In an action to recover damages for personal injuries, the plaintiff appeals from an order of the Supreme Court, Queens County (Kitzes, J.), dated August 24, 2004, which granted the separate motions of the defendant Reckson Associates Realty Corp. and the third-party defendant L&L Gardens, Inc., for summary judgment dismissing the complaint.
Ordered that the order is affirmed, with one bill of costs.
The plaintiff slipped and fell on ice on the exterior stairs of a building managed by the defendant Reckson Associates Realty Corp. Pursuant to a written snow removal contract, the third-party defendant L&L Gardens, Inc., performed snow and ice removal services on the premises. The Supreme Court granted the respective motions of those parties for summary judgment dismissing the complaint. We affirm.
A party in control of real property may not be held liable for accidents occurring as a result of the accumulation of snow or ice on its premises until an adequate period of time has passed following the cessation of a storm to allow the party to remedy the hazardous condition (see Gor v High View Estates Owners Corp., 17 AD3d 316 [2005], lv denied 5 NY3d 709 [2005]; Dowden v Long Is. R.R., 305 AD2d 631 [2003]).
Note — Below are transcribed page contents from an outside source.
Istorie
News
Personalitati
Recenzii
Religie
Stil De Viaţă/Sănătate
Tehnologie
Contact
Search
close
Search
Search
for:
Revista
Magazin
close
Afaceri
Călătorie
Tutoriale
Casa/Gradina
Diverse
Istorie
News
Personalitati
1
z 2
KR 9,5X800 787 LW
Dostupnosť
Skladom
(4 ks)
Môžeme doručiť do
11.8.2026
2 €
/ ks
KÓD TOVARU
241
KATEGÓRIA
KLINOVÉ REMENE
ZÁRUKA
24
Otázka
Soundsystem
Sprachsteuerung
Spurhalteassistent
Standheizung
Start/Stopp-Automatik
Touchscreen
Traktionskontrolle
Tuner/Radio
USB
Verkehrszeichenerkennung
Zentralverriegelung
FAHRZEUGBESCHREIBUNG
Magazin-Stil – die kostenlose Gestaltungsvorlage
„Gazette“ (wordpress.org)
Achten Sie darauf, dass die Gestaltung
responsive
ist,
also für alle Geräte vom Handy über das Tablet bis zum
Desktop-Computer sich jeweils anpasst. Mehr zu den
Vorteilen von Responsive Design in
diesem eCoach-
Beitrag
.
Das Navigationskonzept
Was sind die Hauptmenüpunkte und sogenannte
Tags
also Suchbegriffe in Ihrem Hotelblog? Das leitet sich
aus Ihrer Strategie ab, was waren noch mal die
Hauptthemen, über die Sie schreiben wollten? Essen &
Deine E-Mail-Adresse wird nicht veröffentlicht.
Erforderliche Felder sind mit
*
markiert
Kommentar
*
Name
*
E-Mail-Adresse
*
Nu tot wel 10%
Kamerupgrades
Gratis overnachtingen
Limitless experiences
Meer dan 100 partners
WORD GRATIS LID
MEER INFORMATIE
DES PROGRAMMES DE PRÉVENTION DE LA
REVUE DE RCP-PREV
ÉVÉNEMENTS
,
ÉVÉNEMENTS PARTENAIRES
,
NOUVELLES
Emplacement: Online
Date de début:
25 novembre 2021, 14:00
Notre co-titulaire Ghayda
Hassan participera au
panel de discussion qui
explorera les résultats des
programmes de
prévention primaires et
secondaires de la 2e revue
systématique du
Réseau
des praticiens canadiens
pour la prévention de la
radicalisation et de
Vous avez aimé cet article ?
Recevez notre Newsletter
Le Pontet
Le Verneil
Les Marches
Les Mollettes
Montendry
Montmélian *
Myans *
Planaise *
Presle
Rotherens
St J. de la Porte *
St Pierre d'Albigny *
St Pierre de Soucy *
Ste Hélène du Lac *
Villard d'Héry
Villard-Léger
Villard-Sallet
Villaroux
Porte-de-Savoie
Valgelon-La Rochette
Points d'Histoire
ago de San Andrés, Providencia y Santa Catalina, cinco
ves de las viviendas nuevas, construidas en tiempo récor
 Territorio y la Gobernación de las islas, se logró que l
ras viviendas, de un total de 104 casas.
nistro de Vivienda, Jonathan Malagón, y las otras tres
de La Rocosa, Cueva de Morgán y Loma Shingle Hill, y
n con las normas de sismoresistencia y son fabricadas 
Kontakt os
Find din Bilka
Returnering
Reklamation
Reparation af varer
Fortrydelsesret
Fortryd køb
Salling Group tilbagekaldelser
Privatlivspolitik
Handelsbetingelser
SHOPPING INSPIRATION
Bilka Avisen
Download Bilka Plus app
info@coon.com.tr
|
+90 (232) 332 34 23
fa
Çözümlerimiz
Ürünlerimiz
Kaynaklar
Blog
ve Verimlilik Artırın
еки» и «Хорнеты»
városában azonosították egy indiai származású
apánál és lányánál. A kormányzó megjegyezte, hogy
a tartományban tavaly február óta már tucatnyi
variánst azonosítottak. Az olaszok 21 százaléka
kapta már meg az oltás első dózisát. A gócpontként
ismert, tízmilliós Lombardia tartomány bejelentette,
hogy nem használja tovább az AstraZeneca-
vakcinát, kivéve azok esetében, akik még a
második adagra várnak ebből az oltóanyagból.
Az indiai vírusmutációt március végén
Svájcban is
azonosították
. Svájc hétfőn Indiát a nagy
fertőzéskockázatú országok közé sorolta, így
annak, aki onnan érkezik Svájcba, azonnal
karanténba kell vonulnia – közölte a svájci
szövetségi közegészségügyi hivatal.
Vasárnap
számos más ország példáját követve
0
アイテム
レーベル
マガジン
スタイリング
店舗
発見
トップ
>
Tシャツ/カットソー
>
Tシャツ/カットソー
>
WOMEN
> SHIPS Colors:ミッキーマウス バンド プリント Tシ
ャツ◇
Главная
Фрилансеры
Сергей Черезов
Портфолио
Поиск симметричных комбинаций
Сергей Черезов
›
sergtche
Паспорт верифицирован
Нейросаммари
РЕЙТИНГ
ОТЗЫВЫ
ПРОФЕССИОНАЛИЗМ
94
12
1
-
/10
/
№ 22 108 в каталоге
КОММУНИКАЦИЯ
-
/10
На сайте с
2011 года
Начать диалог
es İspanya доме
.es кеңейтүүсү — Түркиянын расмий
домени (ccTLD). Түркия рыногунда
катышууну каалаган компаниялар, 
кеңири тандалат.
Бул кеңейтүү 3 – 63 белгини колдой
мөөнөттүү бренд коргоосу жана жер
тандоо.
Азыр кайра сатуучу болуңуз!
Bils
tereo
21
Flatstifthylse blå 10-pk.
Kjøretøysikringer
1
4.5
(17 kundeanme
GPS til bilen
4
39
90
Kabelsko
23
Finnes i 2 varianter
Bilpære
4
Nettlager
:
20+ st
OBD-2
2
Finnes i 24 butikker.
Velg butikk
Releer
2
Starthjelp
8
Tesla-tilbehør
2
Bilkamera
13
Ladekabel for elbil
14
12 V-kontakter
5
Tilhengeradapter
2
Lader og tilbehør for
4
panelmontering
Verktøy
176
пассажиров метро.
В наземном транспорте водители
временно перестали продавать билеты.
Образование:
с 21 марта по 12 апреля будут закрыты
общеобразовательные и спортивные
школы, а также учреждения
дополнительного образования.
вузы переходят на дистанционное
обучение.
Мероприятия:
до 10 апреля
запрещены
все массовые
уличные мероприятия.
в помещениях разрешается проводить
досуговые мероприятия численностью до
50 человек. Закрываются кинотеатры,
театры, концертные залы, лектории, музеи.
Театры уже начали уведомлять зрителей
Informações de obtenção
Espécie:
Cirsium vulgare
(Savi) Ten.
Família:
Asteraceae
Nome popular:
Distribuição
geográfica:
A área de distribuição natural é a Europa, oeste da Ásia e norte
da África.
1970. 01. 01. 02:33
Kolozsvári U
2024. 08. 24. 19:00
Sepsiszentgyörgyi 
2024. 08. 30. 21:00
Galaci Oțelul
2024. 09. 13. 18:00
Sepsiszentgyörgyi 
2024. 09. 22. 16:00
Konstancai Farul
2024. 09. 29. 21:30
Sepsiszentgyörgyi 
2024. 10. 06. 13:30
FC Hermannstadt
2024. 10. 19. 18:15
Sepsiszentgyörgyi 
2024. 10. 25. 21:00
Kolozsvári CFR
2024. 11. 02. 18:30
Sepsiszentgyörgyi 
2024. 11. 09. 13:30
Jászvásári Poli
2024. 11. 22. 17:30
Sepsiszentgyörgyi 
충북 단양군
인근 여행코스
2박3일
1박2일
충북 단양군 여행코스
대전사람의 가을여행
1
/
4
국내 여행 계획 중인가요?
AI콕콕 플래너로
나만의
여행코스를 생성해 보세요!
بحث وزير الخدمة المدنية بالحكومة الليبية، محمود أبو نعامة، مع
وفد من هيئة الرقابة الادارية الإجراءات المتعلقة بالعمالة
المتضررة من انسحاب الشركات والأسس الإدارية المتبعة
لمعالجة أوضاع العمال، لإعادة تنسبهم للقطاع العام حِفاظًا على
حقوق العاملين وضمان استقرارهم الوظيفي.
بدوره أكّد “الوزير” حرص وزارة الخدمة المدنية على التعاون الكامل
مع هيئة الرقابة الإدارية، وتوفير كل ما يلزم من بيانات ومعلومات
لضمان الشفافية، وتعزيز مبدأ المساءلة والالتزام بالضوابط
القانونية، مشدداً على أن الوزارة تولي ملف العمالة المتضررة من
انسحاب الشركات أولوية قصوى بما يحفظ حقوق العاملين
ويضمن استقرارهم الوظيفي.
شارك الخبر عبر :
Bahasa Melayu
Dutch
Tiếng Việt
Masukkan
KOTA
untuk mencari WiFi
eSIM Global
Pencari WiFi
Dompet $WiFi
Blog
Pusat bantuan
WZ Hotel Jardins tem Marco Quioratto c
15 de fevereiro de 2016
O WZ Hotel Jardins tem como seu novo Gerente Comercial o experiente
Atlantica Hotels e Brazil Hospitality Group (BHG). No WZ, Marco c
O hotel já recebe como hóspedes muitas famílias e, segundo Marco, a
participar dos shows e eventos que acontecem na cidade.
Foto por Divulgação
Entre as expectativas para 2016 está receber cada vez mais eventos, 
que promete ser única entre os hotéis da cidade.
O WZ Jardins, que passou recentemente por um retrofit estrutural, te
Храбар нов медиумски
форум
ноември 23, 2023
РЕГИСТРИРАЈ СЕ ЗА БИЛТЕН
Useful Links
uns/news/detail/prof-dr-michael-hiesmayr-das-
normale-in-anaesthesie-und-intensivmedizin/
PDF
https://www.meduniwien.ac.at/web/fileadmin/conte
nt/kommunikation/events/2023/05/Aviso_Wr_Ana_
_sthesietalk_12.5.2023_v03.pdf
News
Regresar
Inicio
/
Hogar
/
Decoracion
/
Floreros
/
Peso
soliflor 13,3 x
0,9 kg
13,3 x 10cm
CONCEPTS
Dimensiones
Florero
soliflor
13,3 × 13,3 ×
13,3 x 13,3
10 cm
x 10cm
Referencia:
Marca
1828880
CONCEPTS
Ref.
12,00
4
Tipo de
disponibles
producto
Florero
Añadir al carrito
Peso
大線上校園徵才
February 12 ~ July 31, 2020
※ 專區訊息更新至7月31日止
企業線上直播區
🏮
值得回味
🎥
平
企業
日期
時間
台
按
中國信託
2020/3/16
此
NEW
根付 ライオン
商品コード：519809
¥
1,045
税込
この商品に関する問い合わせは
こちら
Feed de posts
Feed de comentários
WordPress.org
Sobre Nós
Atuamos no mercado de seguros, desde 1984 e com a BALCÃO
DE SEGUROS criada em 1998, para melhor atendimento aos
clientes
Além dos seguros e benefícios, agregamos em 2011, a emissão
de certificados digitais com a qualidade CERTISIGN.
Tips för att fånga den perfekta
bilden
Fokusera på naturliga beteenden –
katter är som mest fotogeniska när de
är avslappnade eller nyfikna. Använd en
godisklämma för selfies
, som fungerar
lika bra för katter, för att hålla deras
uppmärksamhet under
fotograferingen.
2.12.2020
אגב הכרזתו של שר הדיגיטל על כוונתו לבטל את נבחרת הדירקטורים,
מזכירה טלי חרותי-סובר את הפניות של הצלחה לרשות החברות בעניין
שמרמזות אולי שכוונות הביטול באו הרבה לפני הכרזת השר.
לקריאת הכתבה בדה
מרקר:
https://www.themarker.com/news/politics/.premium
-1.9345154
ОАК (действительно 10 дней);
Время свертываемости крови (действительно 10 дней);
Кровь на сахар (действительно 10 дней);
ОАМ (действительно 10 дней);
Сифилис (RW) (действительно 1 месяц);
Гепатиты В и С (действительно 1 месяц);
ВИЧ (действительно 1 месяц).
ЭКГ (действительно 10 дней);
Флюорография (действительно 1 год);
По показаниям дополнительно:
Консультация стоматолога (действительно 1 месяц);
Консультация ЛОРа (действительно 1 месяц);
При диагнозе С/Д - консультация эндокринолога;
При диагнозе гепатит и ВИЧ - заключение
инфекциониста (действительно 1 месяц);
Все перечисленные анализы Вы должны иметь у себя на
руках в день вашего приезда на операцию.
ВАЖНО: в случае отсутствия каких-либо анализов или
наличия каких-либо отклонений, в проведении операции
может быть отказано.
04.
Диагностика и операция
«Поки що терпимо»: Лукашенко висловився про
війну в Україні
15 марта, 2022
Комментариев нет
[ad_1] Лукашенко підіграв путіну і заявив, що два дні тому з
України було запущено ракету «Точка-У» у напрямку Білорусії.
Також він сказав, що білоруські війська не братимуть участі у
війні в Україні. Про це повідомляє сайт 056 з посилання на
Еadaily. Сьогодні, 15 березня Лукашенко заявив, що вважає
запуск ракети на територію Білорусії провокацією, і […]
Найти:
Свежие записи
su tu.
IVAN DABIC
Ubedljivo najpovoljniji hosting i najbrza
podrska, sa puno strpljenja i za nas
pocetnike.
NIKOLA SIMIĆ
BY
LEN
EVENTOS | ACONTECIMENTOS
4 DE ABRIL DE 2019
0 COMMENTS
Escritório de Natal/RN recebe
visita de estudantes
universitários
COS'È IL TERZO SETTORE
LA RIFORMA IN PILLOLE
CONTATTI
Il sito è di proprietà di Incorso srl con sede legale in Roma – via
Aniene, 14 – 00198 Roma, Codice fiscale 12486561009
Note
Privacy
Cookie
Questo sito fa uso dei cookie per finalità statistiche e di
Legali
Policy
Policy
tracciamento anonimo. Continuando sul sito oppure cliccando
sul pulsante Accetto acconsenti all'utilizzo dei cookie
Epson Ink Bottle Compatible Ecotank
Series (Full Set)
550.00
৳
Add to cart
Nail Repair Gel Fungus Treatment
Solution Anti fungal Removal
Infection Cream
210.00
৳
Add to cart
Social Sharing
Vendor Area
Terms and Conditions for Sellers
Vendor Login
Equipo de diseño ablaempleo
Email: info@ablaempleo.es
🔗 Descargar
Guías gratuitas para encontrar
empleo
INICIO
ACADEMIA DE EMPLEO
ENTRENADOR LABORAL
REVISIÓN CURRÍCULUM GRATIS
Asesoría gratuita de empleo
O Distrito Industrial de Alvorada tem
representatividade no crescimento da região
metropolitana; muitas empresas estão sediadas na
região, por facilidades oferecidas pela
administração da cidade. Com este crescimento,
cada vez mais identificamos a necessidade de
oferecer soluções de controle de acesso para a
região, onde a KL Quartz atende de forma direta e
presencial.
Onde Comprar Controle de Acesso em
The defendant and L&L Gardens, Inc., established their prima facie entitlement to summary judgment with evidence of the plaintiff’s own observations that there was ongoing precipitation at the time of the accident. In opposition, the plaintiff failed to raise a triable issue of fact. Therefore, the Supreme Court properly granted the motions for summary judgment dismissing the complaint. Schmidt, J.P., Krausman, Luciano and Covello, JJ., concur.